Тропинки, протоптанные через пастбище, были слегка влажны в то предрассветное утро. На главном шоссе его подсадила военная грузовая машина, его ни о чем не спросили, но они и сами не сказали, куда едут, это было неважно; пили из оплетенной в солому бутыли с отбитым горлом — вино текло по груди до самого живота; в черешневой аллее нарубили штыком груду ветвей с ягодами — косточки выплевывали прямо из машины, потом ехали по маковому полю — скошенные тела цветов двумя пестрыми рядами оставались лежать позади, перед ними был каменный город.

Они сделали остановку на широкой площади, спускавшейся уступами, на нижнем конце ее возвышалась храмовая башня. Он соскочил на пустынную мостовую вблизи длинного ряда переполненных мусорных урн, ветер шелестел тряпками и бумагой; перед храмом теснилась толпа: белые бинты, телеги, нагруженные чемоданами, конь-качалка, праздничные платья, солдатские брюки* старуха с отекшим носом, рыдания; ветер, не утихая, гнал бумажки, а обезумевшая собака рылась в требухе на мусорной свалке.

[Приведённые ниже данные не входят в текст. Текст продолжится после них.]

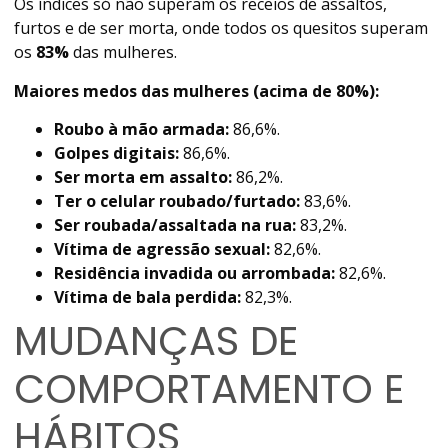
Os índices só não superam os
receios de assaltos,
furtos e de ser morta, onde todos os quesitos superam
os
83%
das mulheres.
Maiores medos das mulheres (acima de 80%):
Roubo à mão armada:
86,6%.
Golpes digitais:
86,6%.
Ser morta em assalto:
86,2%.
Ter o celular roubado/furtado:
83,6%.
Ser roubada/assaltada na rua:
83,2%.
Vítima de agressão sexual:
82,6%.
Residência invadida ou arrombada:
82,6%.
Vítima de bala perdida:
82,3%.
MUDANÇAS DE
COMPORTAMENTO E
HÁBITOS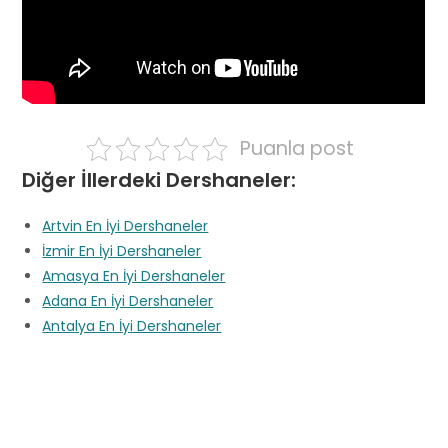
Puanla post
Diğer İllerdeki Dershaneler:
Artvin En İyi Dershaneler
İzmir En İyi Dershaneler
Amasya En İyi Dershaneler
Adana En İyi Dershaneler
Antalya En İyi Dershaneler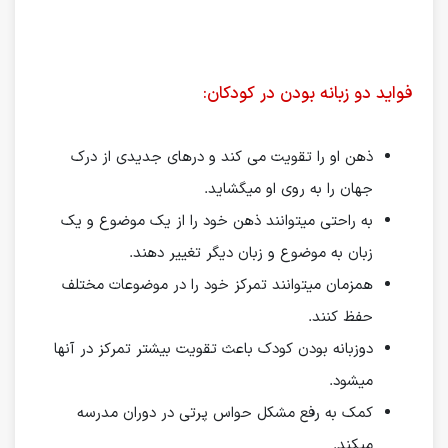
فواید دو زبانه بودن در کودکان:
ذهن او را تقویت می کند و درهای جدیدی از درک
جهان را به روی او میگشاید.
به راحتی میتوانند ذهن خود را از یک موضوع و یک
زبان به موضوع و زبان دیگر تغییر دهند.
همزمان میتوانند تمرکز خود را در موضوعات مختلف
حفظ کنند.
دوزبانه بودن کودک باعث تقویت بیشتر تمرکز در آنها
میشود.
کمک به رفع مشکل حواس پرتی در دوران مدرسه
میکند.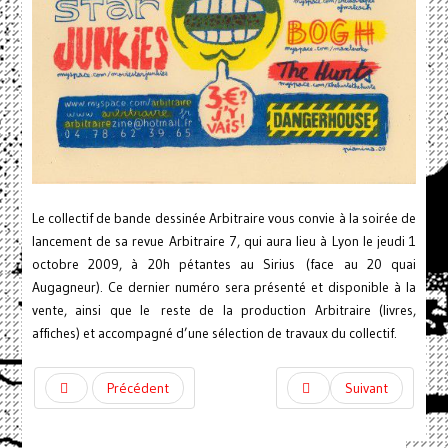
Le collectif de bande dessinée Arbitraire vous convie à la soirée de
lancement de sa revue Arbitraire 7, qui aura lieu à Lyon le jeudi 1
octobre 2009, à 20h pétantes au Sirius (face au 20 quai
Augagneur). Ce dernier numéro sera présenté et disponible à la
vente, ainsi que le reste de la production Arbitraire (livres,
affiches) et accompagné d’une sélection de travaux du collectif.
Précédent
Suivant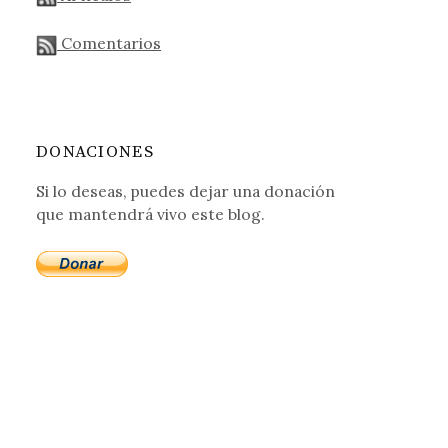
Comentarios
DONACIONES
Si lo deseas, puedes dejar una donación
que mantendrá vivo este blog.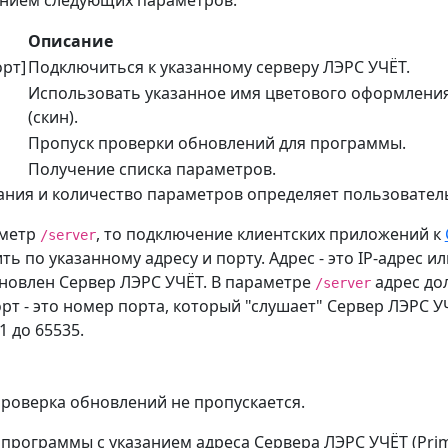
Описание
орт]
Подключиться к указанному серверу ЛЭРС УЧЁТ.
Использовать указанное имя цветового оформлени
(скин).
Пропуск проверки обновлений для программы.
Получение списка параметров.
ания и количество параметров определяет пользовател
аметр
, то подключение клиентских приложений к
/server
ть по указанному адресу и порту. Адрес - это IP-адрес 
ановлен Сервер ЛЭРС УЧЁТ. В параметре
адрес до
/server
рт - это номер порта, который "слушает" Сервер ЛЭРС У
1 до 65535.
роверка обновлений не пропускается.
программы с указанием адреса Сервера ЛЭРС УЧЁТ (Prime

Он долго ходил мимо всего этого, потом вошел в храм. Из тихого сумрака рвались к небу обнаженные каркасы сводов, под ногами скрипело битое стекло, он подошел к обломкам алтаря. Из кучи мусора улыбалась позолоченная статуя, святой взгляд был обращен к сводам, где сквозь зияющую рану были видны лениво плывущие летние облака.

Он опустился на колени у края маслянистой лужи, в ней отразился летящий ангельский лик, и отблеск неба в зияющем кратере, и узкий луч света.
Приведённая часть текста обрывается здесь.